A new study highlights the significance of food and eating issues as a potential screening tool in complex conditions, like Autism Spectrum Disorders (ASD). Penn State Professor of Psychiatry, Susan Mayes, found considerably distinct eating behaviors in children with autism, when compared with their neuro-typical peers. Her team studied more than 2,000 parent interviews and found that 70% of the children with complex conditions like autism, restricted their diet in numerous ways.
At The Center for Discovery, our Food Exploration Discovery (FED) Program assists individuals who present with mealtime and feeding challenges by improving their relationship with food.

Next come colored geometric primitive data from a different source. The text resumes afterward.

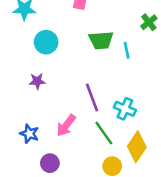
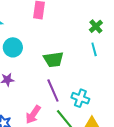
green trapezoid: (101, 40) -> (53, 59), moved
cyan line: (127, 50) -> (94, 49), moved

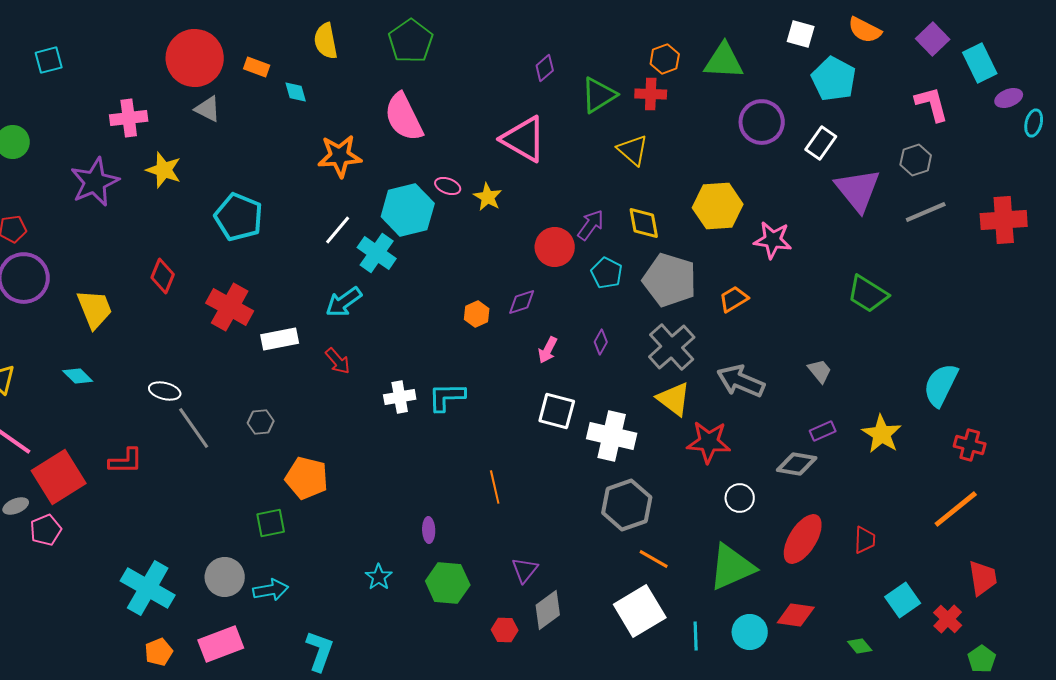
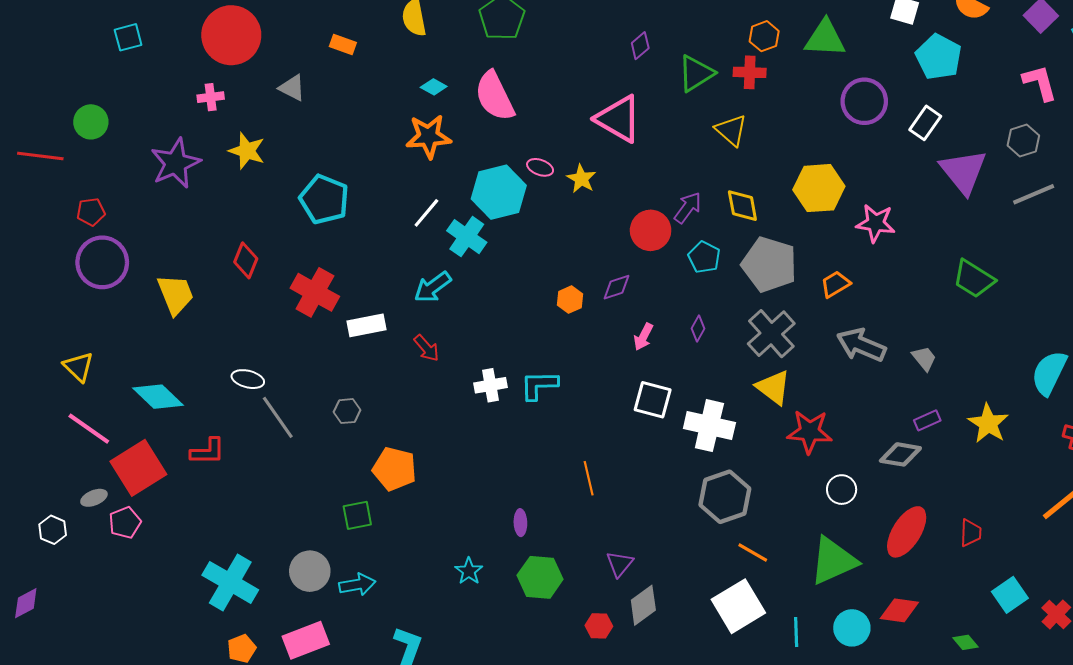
red circle: (195, 58) -> (231, 35), moved
cyan diamond: (296, 92) -> (434, 87), moved, turned -45
pink cross: (129, 118) -> (211, 97), size x0.7
cyan diamond: (78, 376) -> (158, 397), moved, size x1.6
gray arrow: (741, 381) -> (861, 345), moved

Jessica Piatak, OTD, OTR/L, and Kristina Carraccia, MS, CCC-SLP, co-coordinators of the FED program, have also found that children with autism, often have extremely limited diets that typically consist of highly processed foods, with limited fruits and vegetables. Families of these children frequently have difficulty introducing new foods due to the child’s rigid mealtime routines and behavioral overreactions when these foods are presented. These children also present with underlying issues related to feeding which may include over responsiveness to sensory input (touch, taste, smell, etc.), difficulty with oral motor skills with accepting various textures, and overall motor difficulties. These issues may portray themselves as behavioral difficulties at mealtime (e.g. aggression, food refusal, etc.).
“The majority of individuals we service with autism present with multiple eating behaviors upon admission that impact their acceptance of a well-rounded diet. These may include rigid mealtime routines, stress and anxiety around mealtimes, and an extremely limited repertoire of foods that they accept,” explained members of the FED team.